Software product think tank iSPIRT has designed a programme where Stanford and Duke University researchers would help founders of 200 founders of India's hypergrowth startups, helping them to plan ahead and implement the learnings in their organisations. The aim of this course programme is to inspire Indian startups to be global category leaders.

"We want them to become category leaders by making them think about future problems today," said Sharad Sharma, cofounder of iSpirt. "Because for a category leader, conversion rates are much higher than the number 2 or 3 players."

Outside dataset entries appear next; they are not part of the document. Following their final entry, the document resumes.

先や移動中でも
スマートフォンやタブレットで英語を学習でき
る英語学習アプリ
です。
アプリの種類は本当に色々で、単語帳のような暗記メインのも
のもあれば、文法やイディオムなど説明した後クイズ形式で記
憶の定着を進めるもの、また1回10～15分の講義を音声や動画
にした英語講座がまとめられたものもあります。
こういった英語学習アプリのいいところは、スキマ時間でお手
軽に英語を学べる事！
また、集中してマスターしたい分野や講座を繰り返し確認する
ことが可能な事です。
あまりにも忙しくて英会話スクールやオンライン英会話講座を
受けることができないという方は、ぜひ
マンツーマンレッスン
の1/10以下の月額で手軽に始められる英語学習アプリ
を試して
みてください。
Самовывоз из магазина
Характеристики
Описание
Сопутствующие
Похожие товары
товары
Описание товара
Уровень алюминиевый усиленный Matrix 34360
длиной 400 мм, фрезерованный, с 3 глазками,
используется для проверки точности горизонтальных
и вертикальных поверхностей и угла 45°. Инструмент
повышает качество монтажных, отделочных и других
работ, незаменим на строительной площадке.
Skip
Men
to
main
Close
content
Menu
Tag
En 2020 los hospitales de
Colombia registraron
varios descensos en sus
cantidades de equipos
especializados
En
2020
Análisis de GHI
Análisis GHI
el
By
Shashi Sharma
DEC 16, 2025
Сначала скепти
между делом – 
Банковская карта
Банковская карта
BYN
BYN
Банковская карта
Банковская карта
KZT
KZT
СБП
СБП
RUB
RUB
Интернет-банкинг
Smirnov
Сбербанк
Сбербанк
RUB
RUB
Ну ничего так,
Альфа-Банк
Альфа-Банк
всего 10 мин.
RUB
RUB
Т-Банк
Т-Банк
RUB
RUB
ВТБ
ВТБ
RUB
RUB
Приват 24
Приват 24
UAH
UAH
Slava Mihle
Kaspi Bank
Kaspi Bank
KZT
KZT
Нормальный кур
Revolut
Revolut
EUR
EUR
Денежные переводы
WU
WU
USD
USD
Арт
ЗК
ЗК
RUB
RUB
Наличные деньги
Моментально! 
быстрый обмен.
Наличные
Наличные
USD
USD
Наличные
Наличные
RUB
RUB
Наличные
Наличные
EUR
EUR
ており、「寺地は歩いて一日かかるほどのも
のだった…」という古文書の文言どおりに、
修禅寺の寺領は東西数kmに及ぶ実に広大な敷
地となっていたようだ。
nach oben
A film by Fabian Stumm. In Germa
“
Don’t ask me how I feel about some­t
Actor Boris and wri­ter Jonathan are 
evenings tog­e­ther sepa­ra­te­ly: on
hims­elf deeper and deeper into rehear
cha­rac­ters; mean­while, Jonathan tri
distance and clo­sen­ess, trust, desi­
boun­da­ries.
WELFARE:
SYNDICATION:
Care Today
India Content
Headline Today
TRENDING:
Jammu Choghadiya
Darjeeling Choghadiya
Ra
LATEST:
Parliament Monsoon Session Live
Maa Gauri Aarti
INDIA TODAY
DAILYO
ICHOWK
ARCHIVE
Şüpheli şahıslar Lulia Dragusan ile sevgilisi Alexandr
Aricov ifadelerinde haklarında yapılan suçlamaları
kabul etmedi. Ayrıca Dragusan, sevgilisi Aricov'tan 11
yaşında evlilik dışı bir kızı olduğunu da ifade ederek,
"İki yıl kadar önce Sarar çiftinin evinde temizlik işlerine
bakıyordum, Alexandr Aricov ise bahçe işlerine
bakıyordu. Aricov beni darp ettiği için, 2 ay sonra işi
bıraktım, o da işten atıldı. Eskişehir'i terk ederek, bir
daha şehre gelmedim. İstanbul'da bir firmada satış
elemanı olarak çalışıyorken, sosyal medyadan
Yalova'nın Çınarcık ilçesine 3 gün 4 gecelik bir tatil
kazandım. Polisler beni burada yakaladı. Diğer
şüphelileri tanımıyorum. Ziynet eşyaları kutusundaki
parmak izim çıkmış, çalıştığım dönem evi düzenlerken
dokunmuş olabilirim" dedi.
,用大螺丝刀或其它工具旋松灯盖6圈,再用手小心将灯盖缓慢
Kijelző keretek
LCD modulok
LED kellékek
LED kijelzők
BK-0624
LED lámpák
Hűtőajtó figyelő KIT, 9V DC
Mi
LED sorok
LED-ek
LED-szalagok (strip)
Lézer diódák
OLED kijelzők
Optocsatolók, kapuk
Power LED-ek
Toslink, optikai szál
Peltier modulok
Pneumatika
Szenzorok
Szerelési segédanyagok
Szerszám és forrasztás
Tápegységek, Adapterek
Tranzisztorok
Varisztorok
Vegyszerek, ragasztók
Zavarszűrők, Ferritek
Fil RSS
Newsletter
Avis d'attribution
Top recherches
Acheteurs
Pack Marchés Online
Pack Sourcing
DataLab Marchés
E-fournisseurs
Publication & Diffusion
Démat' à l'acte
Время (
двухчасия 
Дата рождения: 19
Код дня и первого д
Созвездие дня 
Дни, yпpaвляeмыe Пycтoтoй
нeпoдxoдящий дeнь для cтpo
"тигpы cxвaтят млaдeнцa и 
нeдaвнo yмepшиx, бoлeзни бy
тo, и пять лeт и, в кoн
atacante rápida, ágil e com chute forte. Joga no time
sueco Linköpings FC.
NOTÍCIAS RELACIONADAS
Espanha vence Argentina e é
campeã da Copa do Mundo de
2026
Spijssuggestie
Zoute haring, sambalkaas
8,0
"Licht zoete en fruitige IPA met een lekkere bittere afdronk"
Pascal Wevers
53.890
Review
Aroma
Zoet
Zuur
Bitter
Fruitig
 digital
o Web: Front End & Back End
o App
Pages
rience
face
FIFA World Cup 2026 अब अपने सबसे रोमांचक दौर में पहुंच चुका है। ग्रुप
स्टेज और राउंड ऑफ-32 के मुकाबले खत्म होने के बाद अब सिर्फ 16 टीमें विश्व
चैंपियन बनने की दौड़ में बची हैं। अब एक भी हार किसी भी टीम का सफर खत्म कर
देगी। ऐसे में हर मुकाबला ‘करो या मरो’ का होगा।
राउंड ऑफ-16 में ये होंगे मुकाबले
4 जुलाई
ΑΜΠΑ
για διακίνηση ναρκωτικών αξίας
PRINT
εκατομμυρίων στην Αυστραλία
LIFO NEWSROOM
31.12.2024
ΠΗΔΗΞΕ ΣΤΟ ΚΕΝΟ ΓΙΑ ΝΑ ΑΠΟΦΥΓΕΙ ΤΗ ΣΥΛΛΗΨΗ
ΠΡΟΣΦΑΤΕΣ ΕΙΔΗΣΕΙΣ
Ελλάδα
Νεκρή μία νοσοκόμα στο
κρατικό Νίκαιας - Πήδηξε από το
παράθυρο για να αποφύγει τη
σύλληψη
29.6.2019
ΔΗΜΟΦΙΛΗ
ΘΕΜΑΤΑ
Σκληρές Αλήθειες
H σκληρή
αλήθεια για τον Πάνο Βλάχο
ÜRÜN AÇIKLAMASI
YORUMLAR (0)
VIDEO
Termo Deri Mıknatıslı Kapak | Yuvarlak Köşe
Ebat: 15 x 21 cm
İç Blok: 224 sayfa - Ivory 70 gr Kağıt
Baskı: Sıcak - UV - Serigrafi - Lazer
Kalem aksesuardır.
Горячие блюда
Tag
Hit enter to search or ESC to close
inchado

The three-day retreat and conference would start this January at the Infosys campus in Mysuru where the 200 founders would begin their day with yoga and end it late night with brainstorming on strategies to supercharge their companies.

The researchers are funding this programme through grants amounting to $57,000 (about Rs 37 lakh) endowed by their universities.

With this 3-day course, iSPIRT is doing a much needed initiative that India's early-stage companies need. While there are accelerators and incubators that nurture early-stage startups, there is little support for rapidly growing firms. Microsoft Ventures accelerator most recently shifted its strategy to cater to late-stage firms.

"Anyone who sees the technology sector sees that the best pool of technical talent comes from India. But they are all working for American companies," said Sharique Hasan, associate professor of organisational behaviour at Stanford University.

Blogvault, a WordPress backup service, Albumizer, an album designer,, an app analytics provider, and Zenatix, an energy hardware startup, are a few startups that have been selected to enter the programme. The founders will also be taught to replicate and implement these learnings in their organisations.